Anyway, back to gcc. i386 makes it easy on you, because most of the compiler is in silicon. I've heard like half the chip's transistors and power draw are devoted to translating from i386 bytecode into some reasonable, modern machine language. This is perfect for people with the level of competence creating compilers of gcc and Microsoft.
I used to complain all the time about Intel's backward instruction set, but maybe it is time to stop sparing the people feeding their hedgemony: how many people do you know who learned x86 assembler, and are very proud of it, but refuse to learn any other machine language? In fact, they call the i386 instruction set simply ``machine language'' without bothering to specify which machine, and they print on T-shirts jokes about ``EIP'' as if everyone knew what they were talking about, and as if it weren't a huge embarassment to have all your register names start with E because of the 16-bit legacy.
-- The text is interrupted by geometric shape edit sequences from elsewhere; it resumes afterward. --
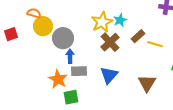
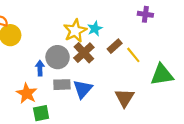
gray circle: (63, 38) -> (58, 57), moved
yellow line: (155, 44) -> (133, 55), turned 35
gray rectangle: (79, 71) -> (62, 85), moved

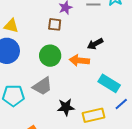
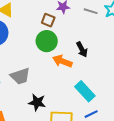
black arrow: (95, 44) -> (82, 49), turned -105
green circle: (50, 56) -> (47, 41), moved

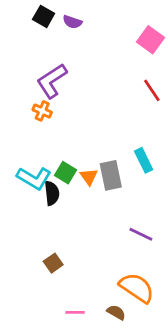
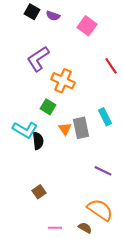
pink square: (150, 40) -> (87, 26), moved
orange cross: (42, 111) -> (63, 81), moved, size x1.6
green square: (66, 173) -> (48, 107), moved

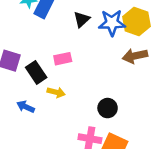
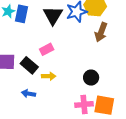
black triangle: (82, 19) -> (53, 15), size x1.5
brown arrow: (135, 56) -> (101, 32), turned -42

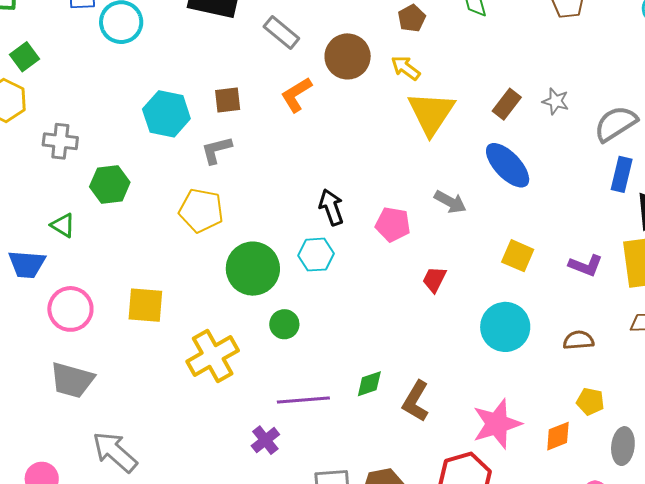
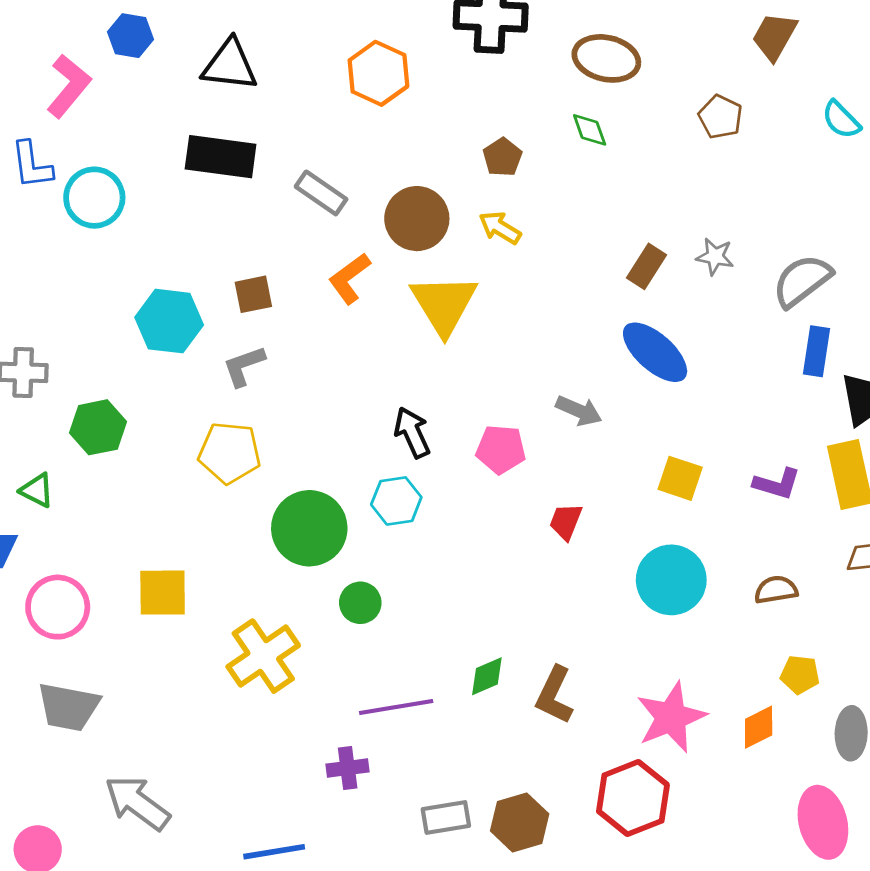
yellow triangle: (431, 113) -> (444, 304), moved
purple cross: (265, 440) -> (348, 768), turned 36

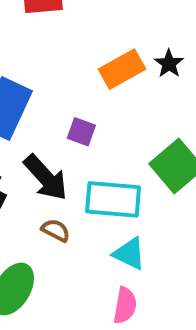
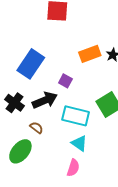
black arrow: (46, 178) -> (45, 100), turned -80
brown semicircle: (56, 230) -> (36, 128), moved

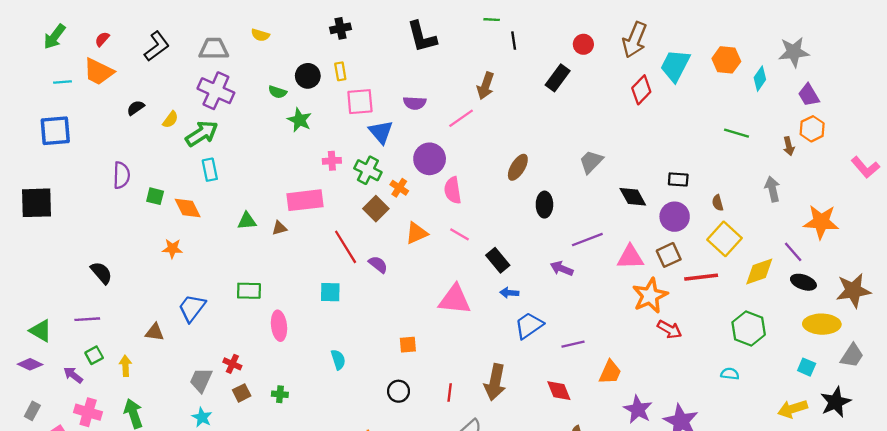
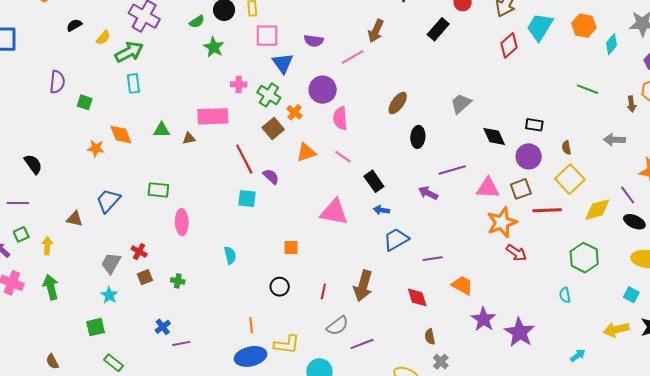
green semicircle: (277, 92) -> (197, 22), turned -56
gray arrow: (772, 189) -> (614, 140), turned -80
orange diamond: (188, 208) -> (121, 135), moved
cyan square: (330, 292) -> (247, 199), moved
orange trapezoid: (610, 372) -> (462, 285), turned -90
cyan semicircle: (730, 374) -> (565, 295), turned -112

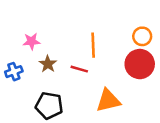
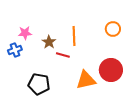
brown star: (48, 64) -> (49, 42), moved
red circle: (140, 64) -> (111, 70), moved
blue cross: (14, 72) -> (15, 50), moved

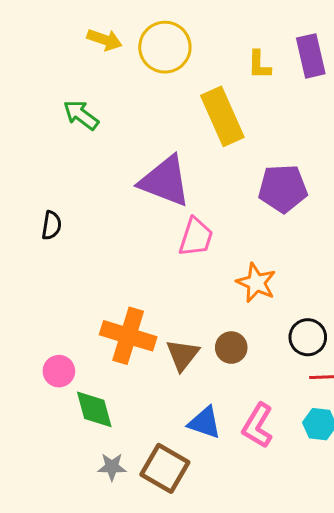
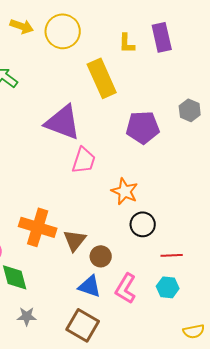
black circle: (308, 337) -> (143, 224), moved
brown circle: (231, 348) -> (101, 256), moved
brown square: (165, 468) -> (83, 325), moved

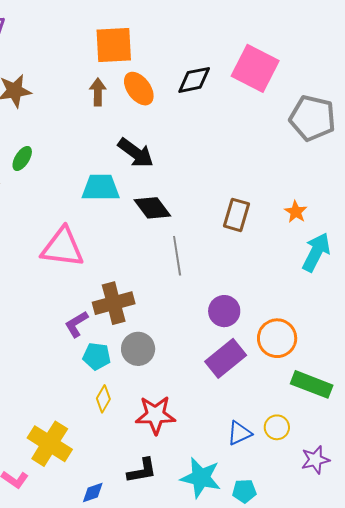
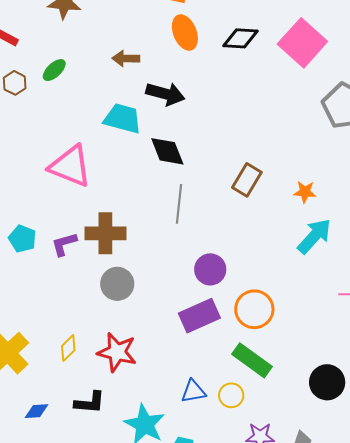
brown arrow: (98, 92) -> (126, 58), moved, turned -104
black arrow: (136, 153) -> (165, 94), turned -36
orange star: (296, 212) -> (305, 192), turned 30
cyan pentagon: (97, 356) -> (22, 239), moved
green rectangle: (312, 384) -> (252, 360), moved
yellow diamond: (103, 399) -> (68, 348), moved

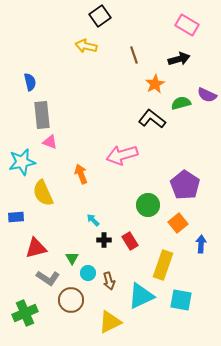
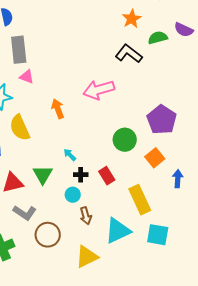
green triangle: (72, 258) -> (43, 175), moved, size x1.5
yellow rectangle: (163, 265) -> (140, 200), turned -44
cyan circle: (88, 273) -> (73, 195), moved

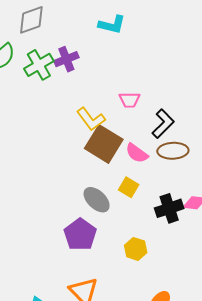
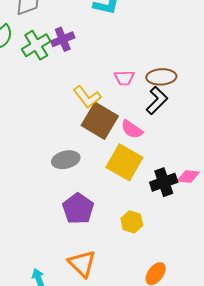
brown ellipse: (173, 151) -> (161, 77), moved
yellow square: (129, 187) -> (124, 162), size x1.8
gray ellipse: (97, 200) -> (66, 160), moved, turned -56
If that's the level of motivation and perspective of the braintrust you have to work with, perhaps it makes sense to maintain an instruction set that was considered mediocre, even twenty-seven years ago when it was first released. If most of your CPUs are going to have Microsoft code running on them built with Microsoft compilers, maybe you'll get more competitive performance-per-dollar by building a chip with a built-in recompiler so that people won't think your chips are slower than the other guy because Microsoft's compilers suck.
Unfortunately, gcc seems to be right there at Microsoft's level performance-wise. On any truly modern chip with a challenging instruction set that expects considerable intelligence from the compiler like sparc, alpha, mips, ppc, you'll find gcc is a notorious dog, producing code sometimes even half the speed of the payware alternative SUNpro, MIPSpro, Tru64, Codewarrior, whatever compiler. We used to say gcc just needed time to catch up on these less popular targets, but the entire life cycle from development to prominence to obscurity, for multiple generations of each of these CPUs, has passed before us, and now people are running gcc on sort of functioning-museum relics of these old machines, and gcc's performance still sucks.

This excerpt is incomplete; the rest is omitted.